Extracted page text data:

------------------------------------

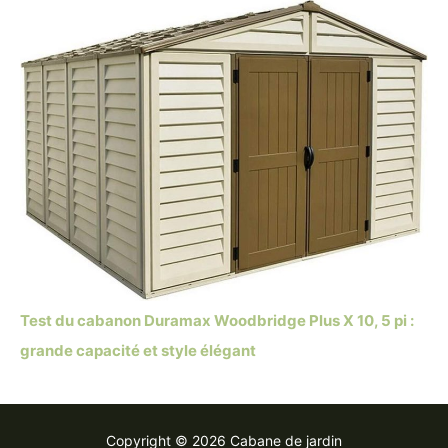
Test du cabanon Duramax Woodbridge Plus X 10, 5 pi :
grande capacité et style élégant
Copyright © 2026 Cabane de jardin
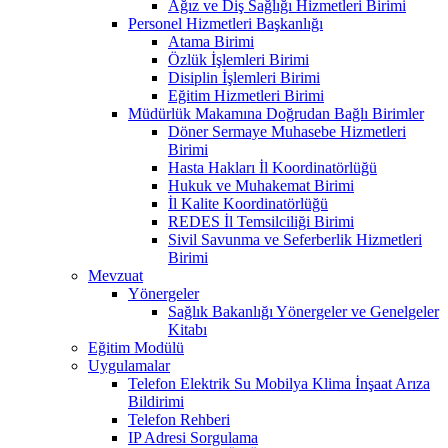
Ağız ve Diş Sağlığı Hizmetleri Birimi
Personel Hizmetleri Başkanlığı
Atama Birimi
Özlük İşlemleri Birimi
Disiplin İşlemleri Birimi
Eğitim Hizmetleri Birimi
Müdürlük Makamına Doğrudan Bağlı Birimler
Döner Sermaye Muhasebe Hizmetleri
Birimi
Hasta Hakları İl Koordinatörlüğü
Hukuk ve Muhakemat Birimi
İl Kalite Koordinatörlüğü
REDES İl Temsilciliği Birimi
Sivil Savunma ve Seferberlik Hizmetleri
Birimi
Mevzuat
Yönergeler
Sağlık Bakanlığı Yönergeler ve Genelgeler
Kitabı
Eğitim Modülü
Uygulamalar
Telefon Elektrik Su Mobilya Klima İnşaat Arıza
Bildirimi
Telefon Rehberi
IP Adresi Sorgulama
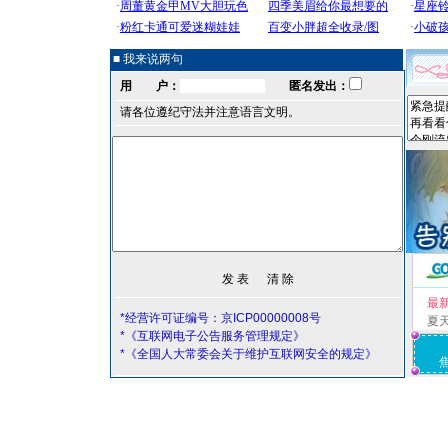
■ 我来说两句
用 户：
匿名发出：
请各位遵纪守法并注意语言文明。
最
*经营许可证编号：京ICP00000008号
夏
*《互联网电子公告服务管理规定》
*《全国人大常委会关于维护互联网安全的规定》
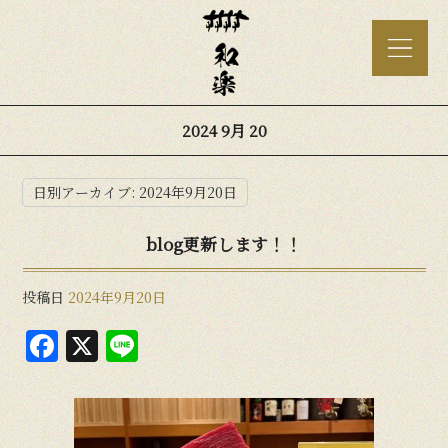
2024 9月 20
日別アーカイブ:
2024年9月20日
blog更新します！！
投稿日
2024年9月20日
F
X
Li
a
n
c
e
e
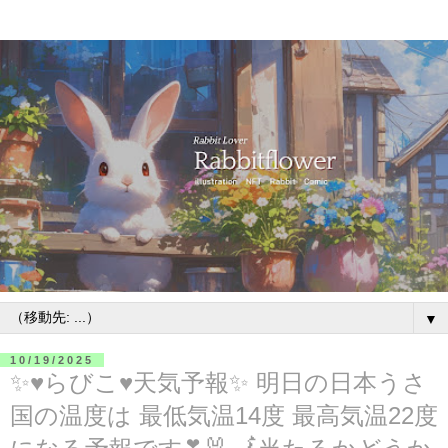
▼
10/19/2025
✨♥らびこ♥天気予報✨ 明日の日本うさ
国の温度は 最低気温14度 最高気温22度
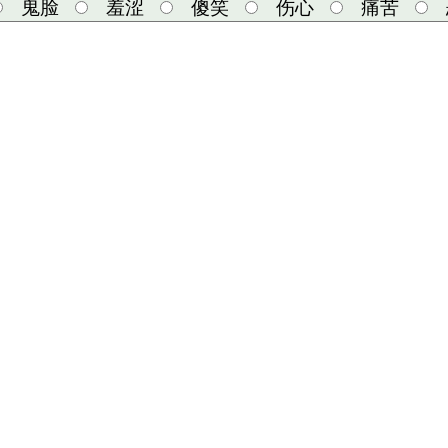
鬼脸
羞涩
傻笑
伤心
痛苦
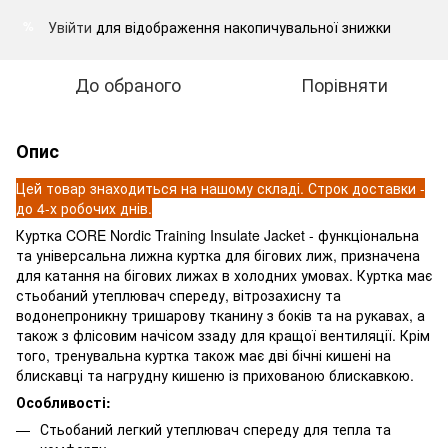
Увійти
для відображення накопичувальної знижки
%
До обраного
Порівняти
Опис
Цей товар знаходиться на нашому складі. Строк доставки -
до 4-х робочих днів.
Куртка CORE Nordic Training Insulate Jacket - функціональна
та універсальна лижна куртка для бігових лиж, призначена
для катання на бігових лижах в холодних умовах. Куртка має
стьобаний утеплювач спереду, вітрозахисну та
водонепроникну тришарову тканину з боків та на рукавах, а
також з флісовим начісом ззаду для кращої вентиляції. Крім
того, тренувальна куртка також має дві бічні кишені на
блискавці та нагрудну кишеню із прихованою блискавкою.
Особливості:
Стьобаний легкий утеплювач спереду для тепла та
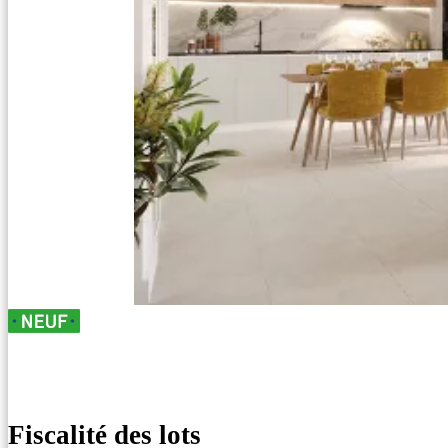
Fiscalité des lots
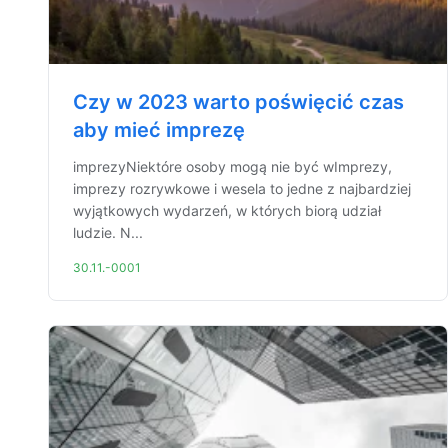
Czy w 2023 warto poświęcić czas
aby mieć imprezę
imprezyNiektóre osoby mogą nie być wImprezy,
imprezy rozrywkowe i wesela to jedne z najbardziej
wyjątkowych wydarzeń, w których biorą udział
ludzie. N...
30.11.-0001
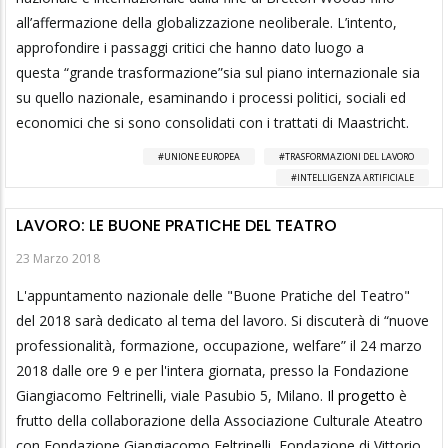
all’affermazione della globalizzazione neoliberale. L’intento,
approfondire i passaggi critici che hanno dato luogo a
questa “grande trasformazione”sia sul piano internazionale sia
su quello nazionale, esaminando i processi politici, sociali ed
economici che si sono consolidati con i trattati di Maastricht.
UNIONE EUROPEA
TRASFORMAZIONI DEL LAVORO
INTELLIGENZA ARTIFICIALE
LAVORO: LE BUONE PRATICHE DEL TEATRO
23 Marzo 2018
L'appuntamento nazionale delle "Buone Pratiche del Teatro"
del 2018 sarà dedicato al tema del lavoro. Si discuterà di “nuove
professionalità, formazione, occupazione, welfare” il 24 marzo
2018 dalle ore 9 e per l'intera giornata, presso la Fondazione
Giangiacomo Feltrinelli, viale Pasubio 5, Milano.
Il progetto
è
frutto della collaborazione della Associazione Culturale Ateatro
con Fondazione Giangiacomo Feltrinelli, Fondazione di Vittorio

------------------------------------

YOUR TASK:
A word-for-word transcription of the entries above, free of images, is what is wanted.

REPLY:
Test du cabanon Duramax Woodbridge Plus X 10, 5 pi :
grande capacité et style élégant
Copyright © 2026 Cabane de jardin
Ağız ve Diş Sağlığı Hizmetleri Birimi
Personel Hizmetleri Başkanlığı
Atama Birimi
Özlük İşlemleri Birimi
Disiplin İşlemleri Birimi
Eğitim Hizmetleri Birimi
Müdürlük Makamına Doğrudan Bağlı Birimler
Döner Sermaye Muhasebe Hizmetleri
Birimi
Hasta Hakları İl Koordinatörlüğü
Hukuk ve Muhakemat Birimi
İl Kalite Koordinatörlüğü
REDES İl Temsilciliği Birimi
Sivil Savunma ve Seferberlik Hizmetleri
Birimi
Mevzuat
Yönergeler
Sağlık Bakanlığı Yönergeler ve Genelgeler
Kitabı
Eğitim Modülü
Uygulamalar
Telefon Elektrik Su Mobilya Klima İnşaat Arıza
Bildirimi
Telefon Rehberi
IP Adresi Sorgulama
■ 我来说两句
用 户：
匿名发出：
请各位遵纪守法并注意语言文明。
最
*经营许可证编号：京ICP00000008号
夏
*《互联网电子公告服务管理规定》
*《全国人大常委会关于维护互联网安全的规定》
2024 9月 20
日別アーカイブ:
2024年9月20日
blog更新します！！
投稿日
2024年9月20日
F
X
Li
a
n
c
e
e
▼
10/19/2025
✨♥らびこ♥天気予報✨ 明日の日本うさ
国の温度は 最低気温14度 最高気温22度
鬼脸
羞涩
傻笑
伤心
痛苦
Увійти
для відображення накопичувальної знижки
%
До обраного
Порівняти
Опис
Цей товар знаходиться на нашому складі. Строк доставки -
до 4-х робочих днів.
Куртка CORE Nordic Training Insulate Jacket - функціональна
та універсальна лижна куртка для бігових лиж, призначена
для катання на бігових лижах в холодних умовах. Куртка має
стьобаний утеплювач спереду, вітрозахисну та
водонепроникну тришарову тканину з боків та на рукавах, а
також з флісовим начісом ззаду для кращої вентиляції. Крім
того, тренувальна куртка також має дві бічні кишені на
блискавці та нагрудну кишеню із прихованою блискавкою.
Особливості:
Стьобаний легкий утеплювач спереду для тепла та
Fiscalité des lots
Czy w 2023 warto poświęcić czas
aby mieć imprezę
imprezyNiektóre osoby mogą nie być wImprezy,
imprezy rozrywkowe i wesela to jedne z najbardziej
wyjątkowych wydarzeń, w których biorą udział
ludzie. N...
30.11.-0001
all’affermazione della globalizzazione neoliberale. L’intento,
approfondire i passaggi critici che hanno dato luogo a
questa “grande trasformazione”sia sul piano internazionale sia
su quello nazionale, esaminando i processi politici, sociali ed
economici che si sono consolidati con i trattati di Maastricht.
UNIONE EUROPEA
TRASFORMAZIONI DEL LAVORO
INTELLIGENZA ARTIFICIALE
LAVORO: LE BUONE PRATICHE DEL TEATRO
23 Marzo 2018
L'appuntamento nazionale delle "Buone Pratiche del Teatro"
del 2018 sarà dedicato al tema del lavoro. Si discuterà di “nuove
professionalità, formazione, occupazione, welfare” il 24 marzo
2018 dalle ore 9 e per l'intera giornata, presso la Fondazione
Giangiacomo Feltrinelli, viale Pasubio 5, Milano.
Il progetto
è
frutto della collaborazione della Associazione Culturale Ateatro
con Fondazione Giangiacomo Feltrinelli, Fondazione di Vittorio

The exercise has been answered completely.